Function of both S. pombe class II myosins require acetylated Cdc8. In vivo localisation of Myo2 in S. pombe naa25⁺ (A) and naa25Δ (B) cells. Myo2 was seen localised to abnormal contractile structures (arrowheads) and actin filaments not associated with the CAR in cells lacking Naa25. (C) Myo2 rings constricted within an hour of forming in naa25⁺ cells. (D) Myo2 often localised to contractile rings which failed to form properly or constrict in naa25Δ cells. (E,F) Anti-Myo2 (E) and anti-Myp2 (F) immunofluorescence of each endogenous class II myosin confirmed the live cell imaging data. Although each myosin only localised to distinct CAR structures during mitosis (insets), both proteins were seen associated with disrupted CAR structures (arrows) and interphase actin filaments (arrowheads) in naa25Δ cells. Scale bars: 5 μm.

Fig. 7.

Model comparing the effect that Tm acetylation has upon actin-based motility of class II and class V myosins. (A) Acetylation of Cdc8 permits the actomyosin interaction-driven cooperative movement of the Tm filament from its normal residency in the closed (red lines) into the open position (green lines) on an individual actin strand (grey circles).
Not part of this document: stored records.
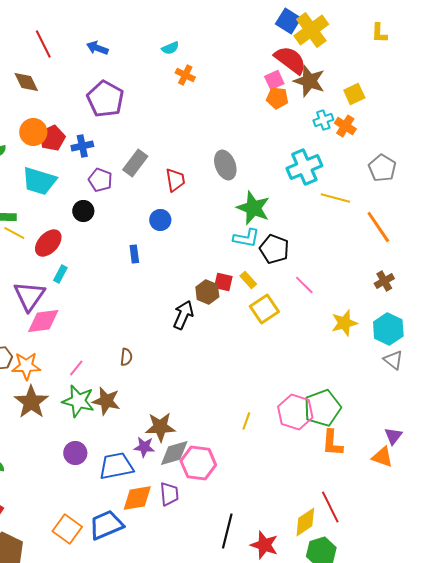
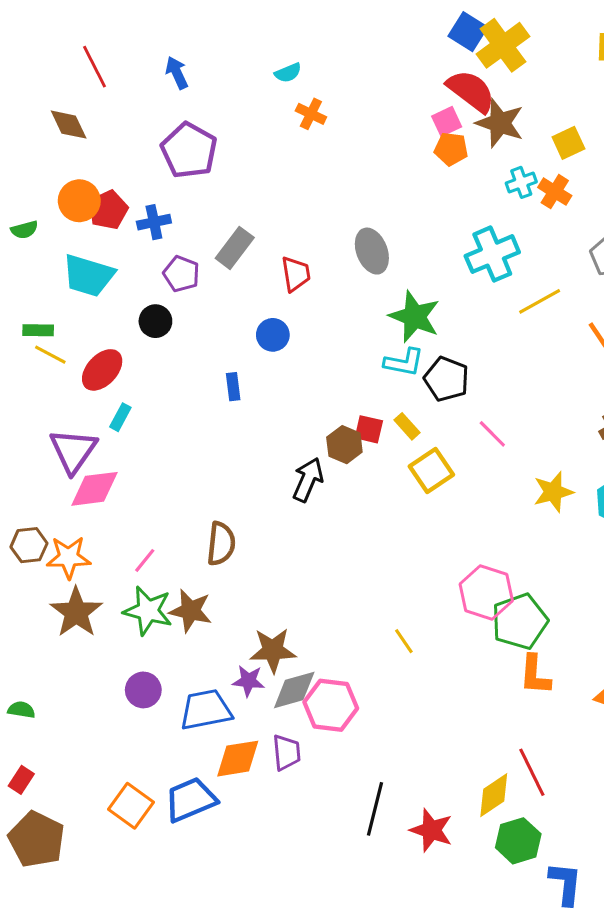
blue arrow: (97, 48) -> (177, 73), turned 45
yellow line: (335, 198) -> (540, 301), turned -44
brown semicircle: (126, 357) -> (221, 544), size x1.6
pink hexagon: (295, 412) -> (486, 592), moved
yellow line: (246, 421) -> (404, 641), turned -54

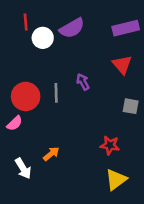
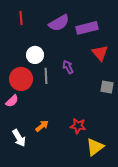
purple rectangle: (126, 28) -> (87, 28), moved
white circle: (43, 38) -> (35, 55), moved
red star: (110, 145) -> (78, 126), moved

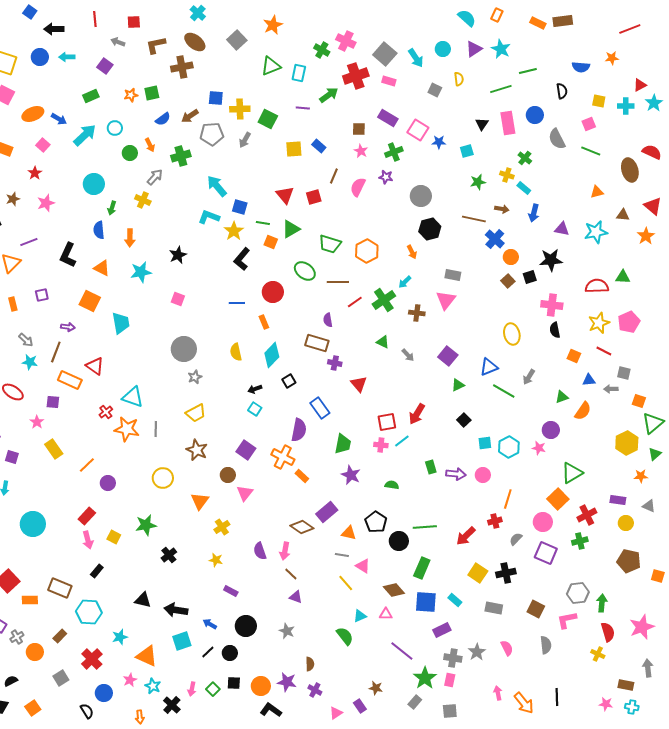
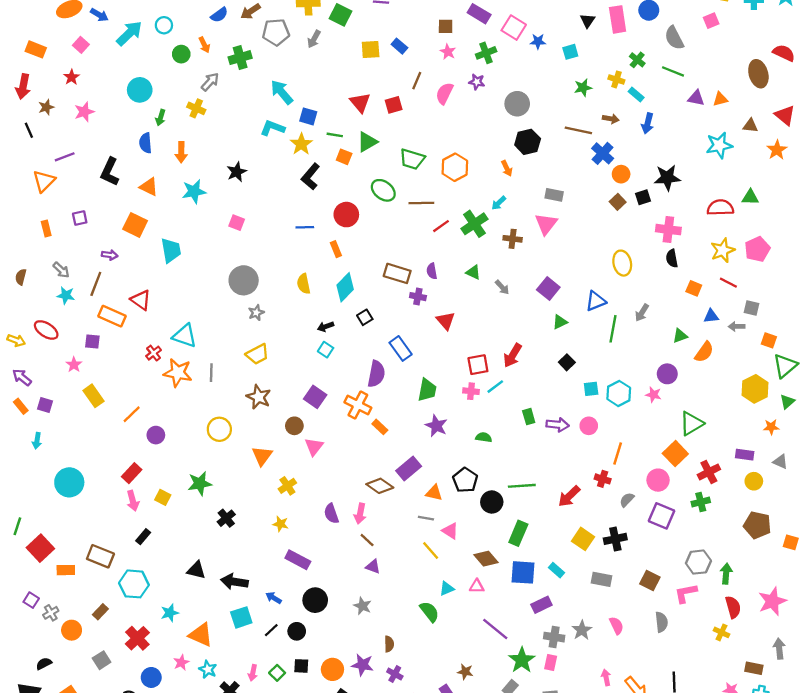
green line: (591, 151) -> (673, 71), moved
purple triangle: (562, 229) -> (696, 98), moved
purple semicircle: (328, 320) -> (432, 271), moved
green line: (504, 391) -> (613, 329), turned 70
red cross: (495, 521) -> (603, 479), turned 32
purple rectangle: (231, 591) -> (298, 560), size x1.5

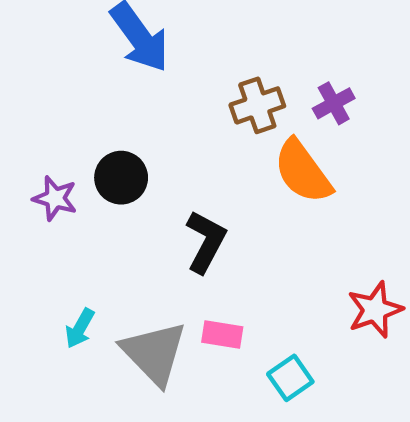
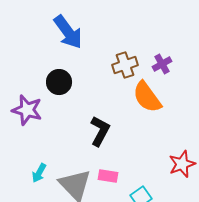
black circle: (121, 178) -> (59, 82), moved
purple star: (55, 198) -> (27, 110), size x1.4

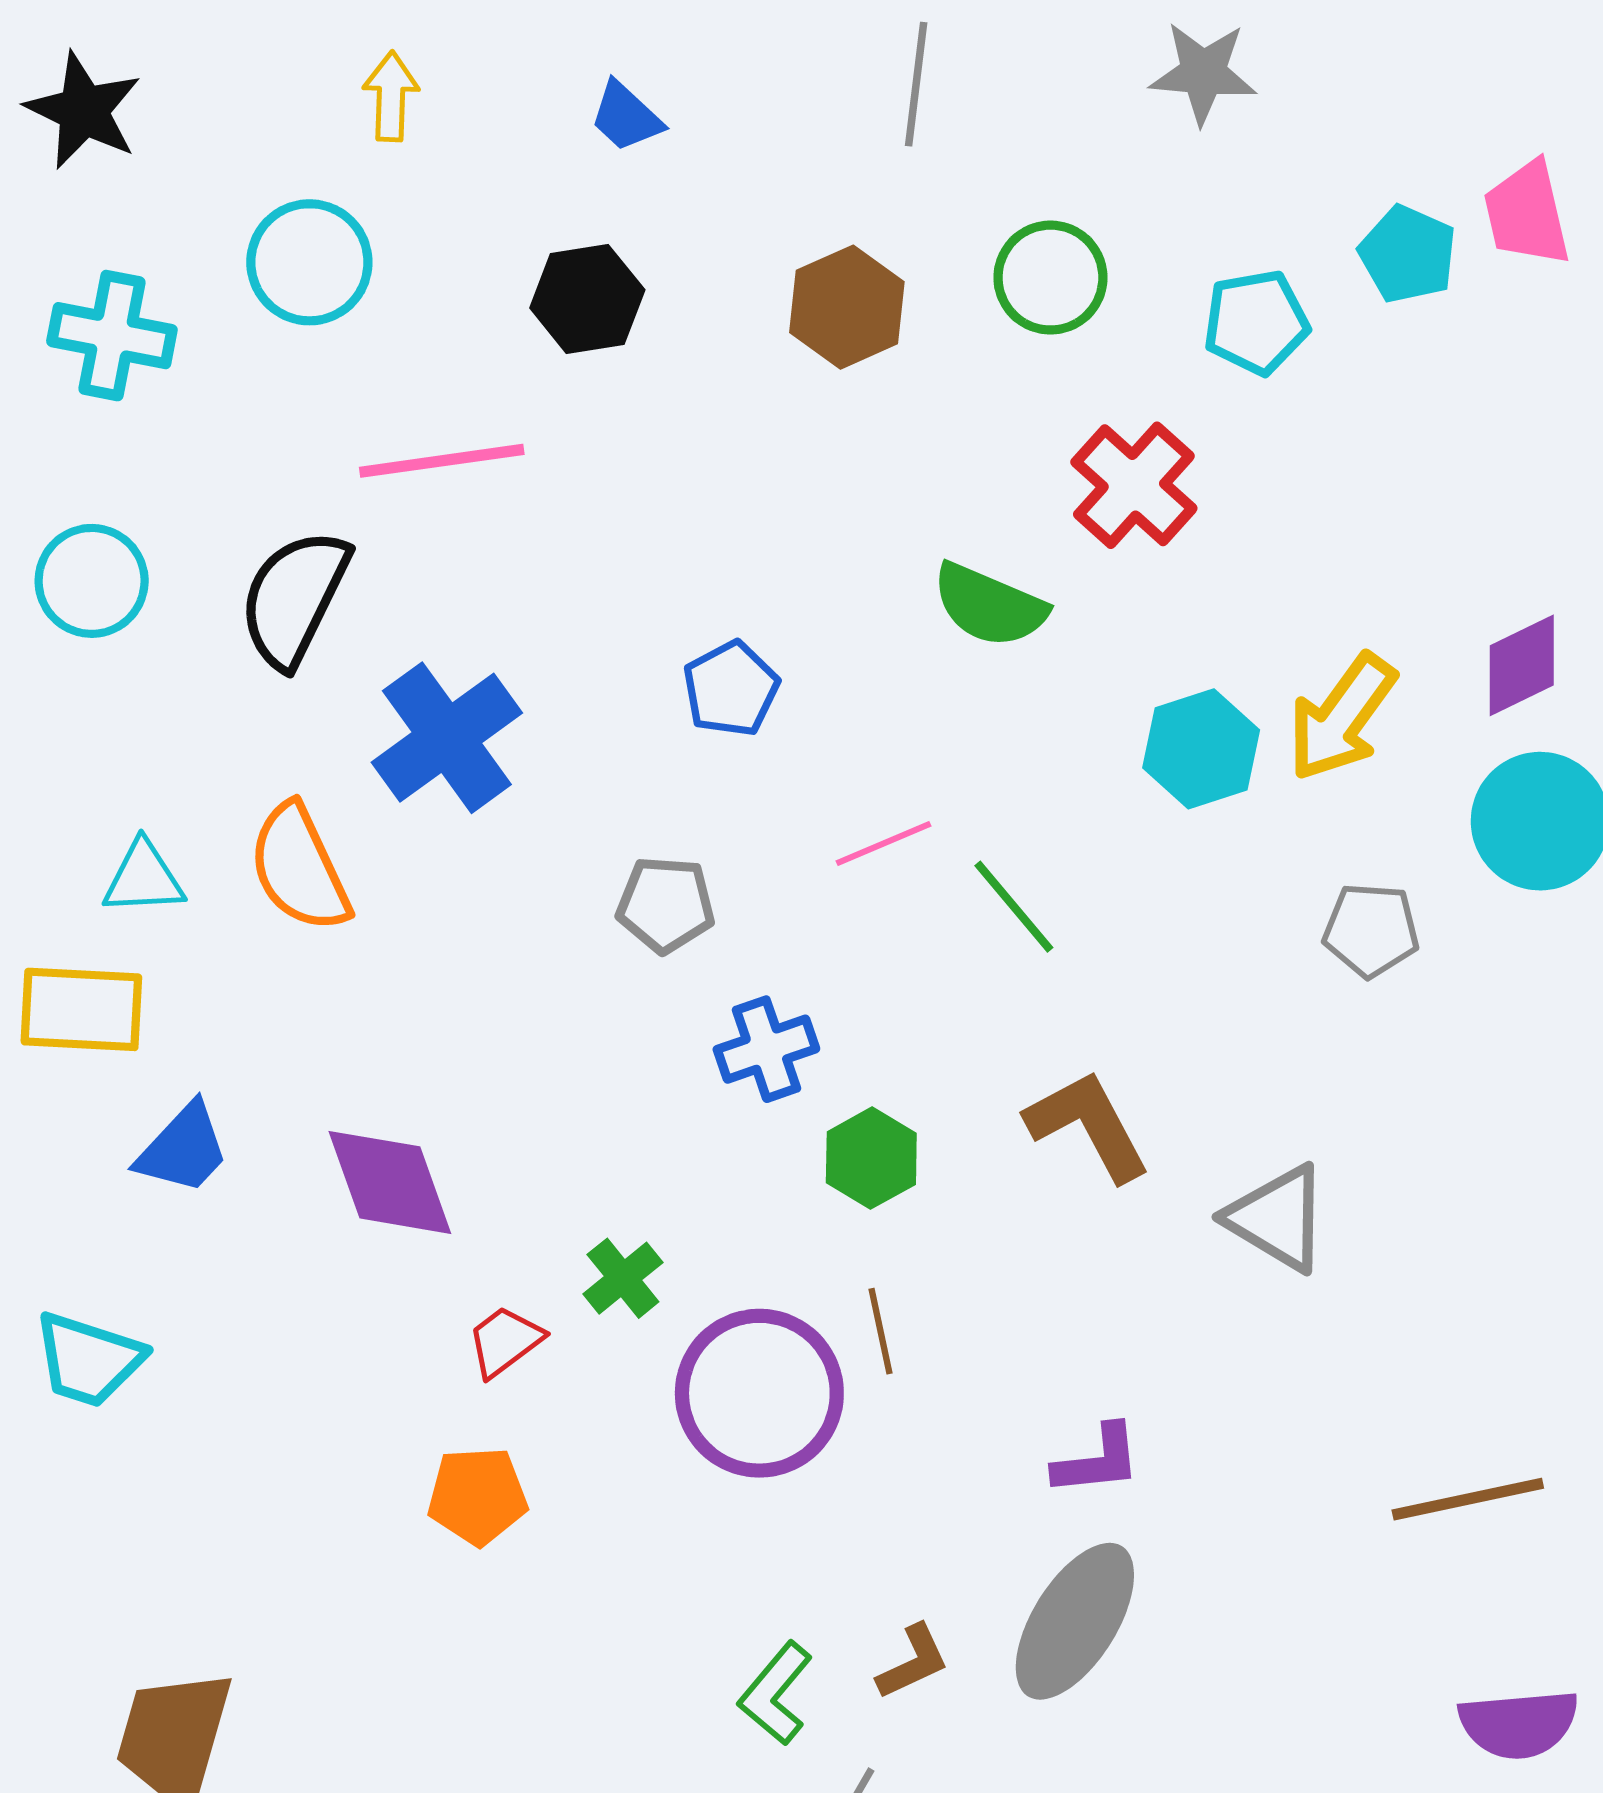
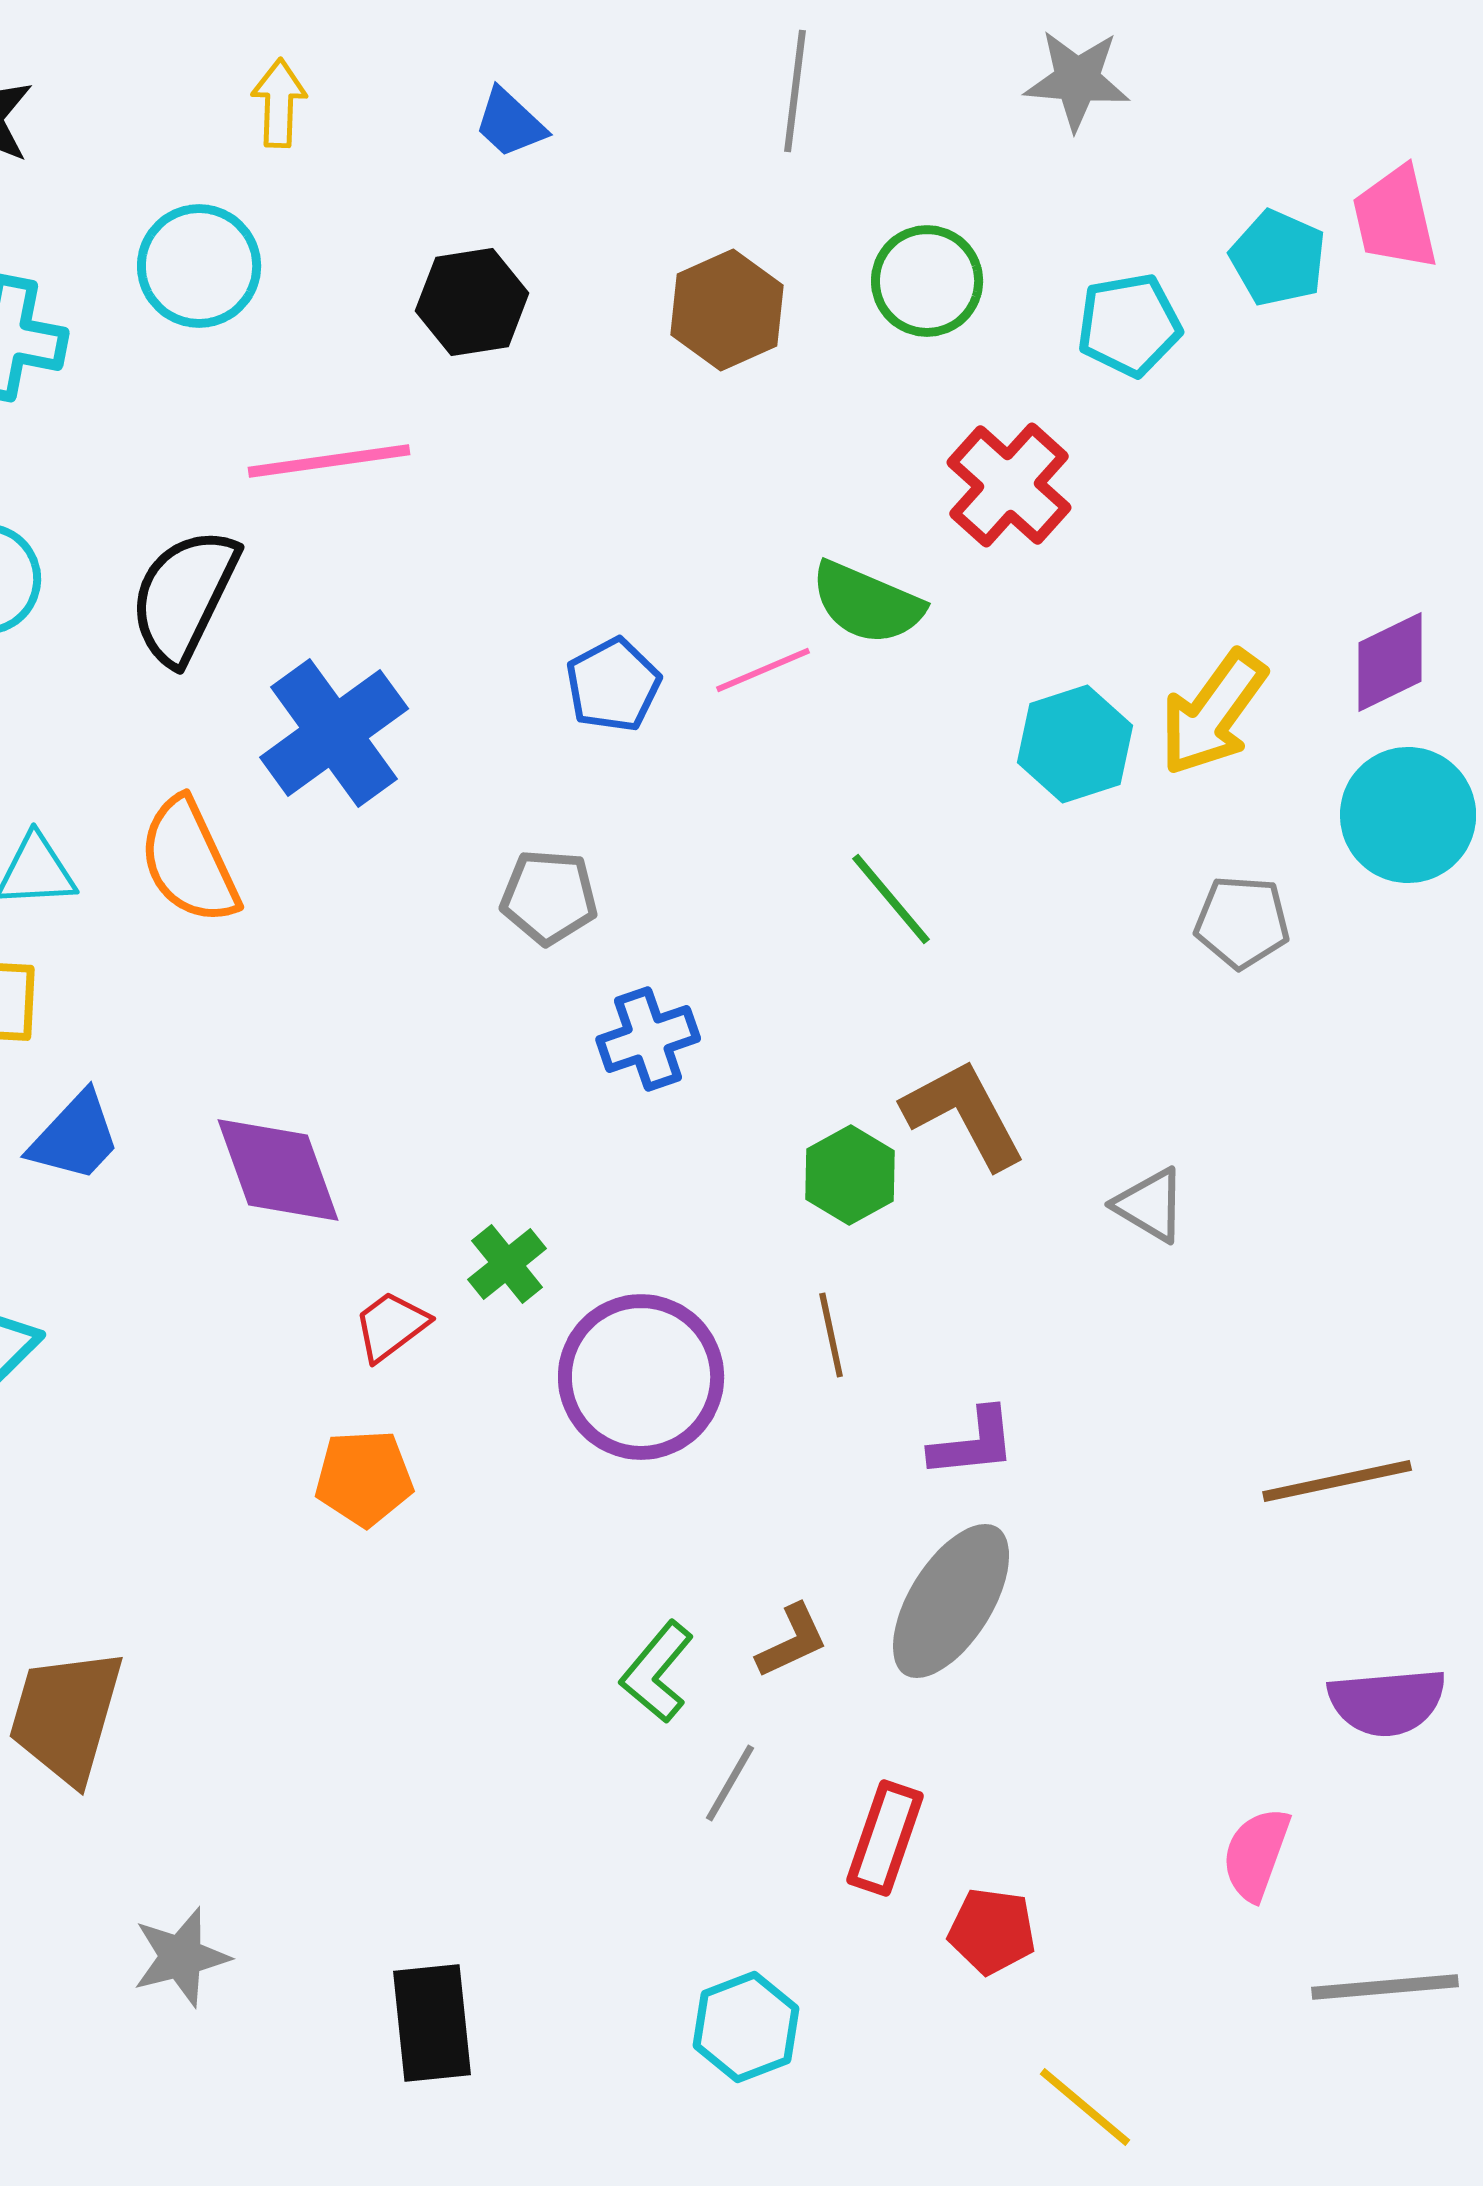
pink line: (884, 844) -> (763, 670), moved
green hexagon: (871, 1158) -> (850, 1175), moved
gray triangle: (1277, 1218) -> (1150, 1205), size x0.7
brown line: (880, 1331) -> (831, 1335), moved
This facilitates the regulated cooperative binding of multiple motor domains of myosin II heavy chain filaments along the actin strand. (B) The 36 nm step taken by myosin V dimers results in each motor domain interacting with a separate actin strand. As 98% of acetylated Tm filaments occupy the closed or ‘off’ position on actin, each actomyosin interaction would be regulated by Tm and would therefore affect this dimeric motor's motility. (C) By contrast, significantly less (32%) of the of unacetylated Tm filaments (blue lines) occupy the closed position and therefore have negligible regulatory effect on myosin.